Selon la formule consacrée, ne dit-on pas que le téléroman est « le miroir de la société québécoise » ? Un miroir bien particulier, si l’on s’en tient à celui que tendait cet hiver la série Trauma, et sur lequel nous voudrions nous pencher dans cet article. Que l’on comprenne bien notre intention ici : il ne s’agit pas de juger de la qualité d’une production télévisuelle sur la base de sa fidélité au réel, ce qui serait parfaitement absurde. Mais dès lors qu’un auteur choisit d’arrimer son propos au dossier le plus âprement débattu dans l’espace public – avec l’opportunisme qu’un tel choix suggère – et à ancrer ses intrigues dans un lieu – les services d’urgence d’un hôpital – devenu emblématique, au fil des ans, des tensions entre l’État et la population, il est pertinent, croyons-nous, d’interroger la manière dont Fabienne Larouche s’efforce de rendre compte de cet espace particulièrement riche socialement.

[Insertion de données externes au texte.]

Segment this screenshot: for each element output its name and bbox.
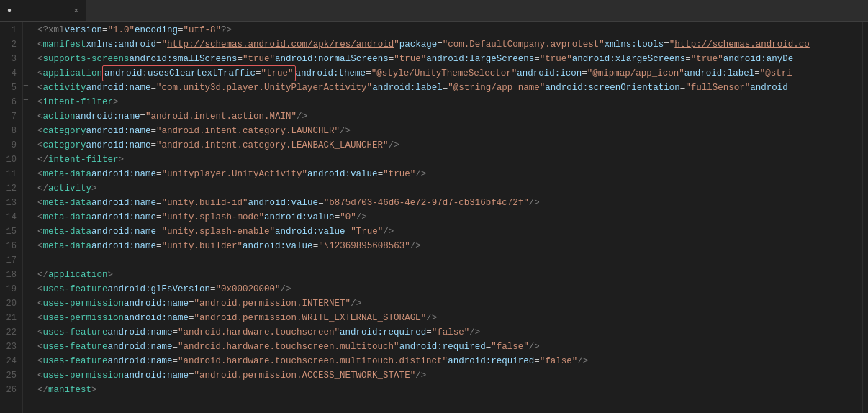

UNE « HYPERESTHÉTISATION » DE LA MÉDECINE
S’il y a un point sur lequel une grande majorité de critiques étaient d’accord concernant la série Trauma, c’était bien la grande qualité de sa réalisation, attribuée tout spécialement à la beauté des images que le réalisateur François Gingras et le directeur photo Jérôme Sabourin ont fabriquées. De fait, tout est beau dans Trauma : non seulement les images, léchées à l’extrême, mais aussi les lieux – on se croirait la plupart du temps dans les bureaux de quelque pdg de multinationale – les chirurgiens et chirurgiennes, les internes, des garçons et des filles qui pourraient pour la plupart rêver à une carrière parallèle de mannequin. Il y a ici quelque chose comme une obsession de l’esthétisme, qui se décline par ailleurs sur d’autres plans : à quelques reprises dans la série, le thème de la beauté est en effet évoqué lorsque médecins et patientes se heurtent aux conséquences « désastreuses » d’une chirurgie, et au moins deux personnages féminins importants de la série souffrent d’une névrose directement attribuable au rapport problématique qu’elles entretiennent avec la beauté.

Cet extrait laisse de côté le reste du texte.